Dans son premier message Urbi et Orbi (31/03), le Pape François a lancé un appel à la paix au Proche-Orient et à une solution politique en Syrie, alors que les minorités chrétiennes de Syrie, après celles d’Irak, continuent de faire les frais d’une violence qui ne cesse de croître dans leurs régions d’origine et à Alep notamment. L’Eglise Orthodoxe est, elle aussi, pour une solution politique en Syrie, et agit, auprès du pouvoir politique russe, afin de garantir la survie des minorités chrétiennes dans ce pays. L’Eglise Orthodoxe, qui peut se vanter d’être à nouveau écoutée et entendue au Kremlin, a des intérêts en Syrie et au Proche-Orient, et entend les défendre et les préserver. L’Eglise Catholique aussi (Voir l’analyse: “Proche-Orient: Le Vatican monte au créneau: Mgr Béchara el-Raï à Damas“). Parviendront-elles à rapprocher les points de vue entre Moscou et Washington? (Voir l’analyse: “Liban – Syrie: Le Vatican influencera-t-il la politique américaine?“).
Alors que les pays arabes et islamiques, ceux dominés par les courants de l’islam radical, entendre le wahhabisme et le salafisme, agissent pour provoquer, dans la violence la plus extrême, la chute du régime alaouite baasiste de Bachar el-Assad, des acteurs internationaux tendent de plus en plus à rechercher une solution politique à la crise syrienne ou, tout au moins, à s’impliquer davantage dans la recomposition du pouvoir politique dans la Syrie de l’après-Assad. Les Etats-Unis, avec son nouveau Secrétaire d’Etat John Kerry, s’impliquent de plus en plus fortement dans la crise, après avoir longtemps hésité à le faire (Voir l’analyse: “Syrie : Washington pose ses conditions à ses alliés avant les grandes manoeuvres avec Moscou“). Des pays européens très concernés par les évolutions syriennes et régionales, surtout la France et la Grande-Bretagne, sont tentés de freiner leur ardeur envers les rebelles les plus radicaux, et de procéder à une réévaluation de leurs stratégies en Syrie (Voir l’analyse: “Syrie: F. Hollande fait un geste envers Moscou et Washington“).

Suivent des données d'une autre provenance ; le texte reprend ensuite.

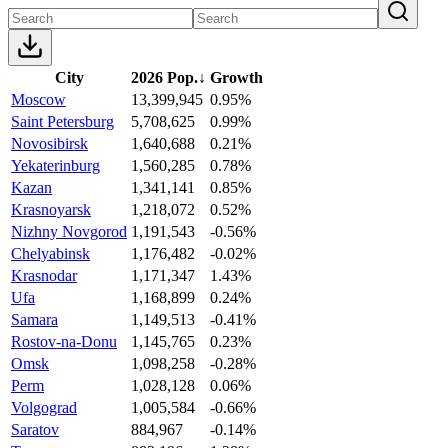
City
2026 Pop.
↓
Growth
Moscow
13,399,945
0.95%
Saint Petersburg
5,708,625
0.99%
Novosibirsk
1,640,688
0.21%
Yekaterinburg
1,560,285
0.78%
Kazan
1,341,141
0.85%
Krasnoyarsk
1,218,072
0.52%
Nizhny Novgorod
1,191,543
-0.56%
Chelyabinsk
1,176,482
-0.02%
Krasnodar
1,171,347
1.43%
Ufa
1,168,899
0.24%
Samara
1,149,513
-0.41%
Rostov-na-Donu
1,145,765
0.23%
Omsk
1,098,258
-0.28%
Perm
1,028,128
0.06%
Volgograd
1,005,584
-0.66%
Saratov
884,967
-0.14%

Entre-temps, la Ligue arabe ouvre la voie à des livraisons d’armes incontrôlables aux rebelles syriens, à travers la Turquie et la Jordanie surtout, alors que les services de renseignements turcs et ceux de plusieurs pays arabes (Arabie saoudite, Qatar, etc.) élargissent leurs domaines d’interventions sur la scène syrienne (rectrutement et acheminement de djihadistes, encadrement d’unités combattantes, etc.). Pour sa part, le régime syrien peut toujours compter sur ses propres moyens bien entendu, et sur le soutien opérationnel et militaire des Russes, des Iraniens et du Hezbollah. Tout cela se traduit par une violence qui ne cesse de croître, et qui vise, faute pour chacune des deux parties de pouvoir remporter une bataille décisive, à préparer d’éventuelles négociations futures sur l’avenir de la Syrie. C’est cette option que privilégient les Eglises catholique et orthodoxe. C’est aussi cette option que privilégient les acteurs internationaux, après avoir saisi, pour les plus engagés d’entre eux (France, Grande-Bretagne), la difficulté à renverser par la force le régime Assad et à passer la main automatiquement à un pouvoir collégial et démocratique.
Les minorités chrétiennes en Syrie fuient massivement leur pays d’origine, comme l’avaient fait avant elles les minorités chrétiennes d’Irak, alors que l’instabilité accentue la pression aussi sur les communautés chrétiennes du Liban. Les Eglises Catholique et Orthodoxe, contrairement à tous les autres acteurs locaux, régionaux et internationaux, ne peuvent s’offrir le luxe de délais plus longs, et d’interminables tergiversations politiques et diplomatiques (Voir l’analyse: “Syrie: Gesticulations diplomatiques et statuquo militaire“). Elles mettent la pression, avec leurs moyens diplomatiques et leurs capacités d’influence, afin d’accélérer le processus qui permettrait de trouver un règlement politique à la guerre en Syrie. Avant que cela ne soit trop tard, encore une fois, pour la présence chrétienne, catholique et orthodoxe, en Syrie et au Proche-Orient. Le Pape François l’a clairement signifié dans son premier message Urbi et Orbi.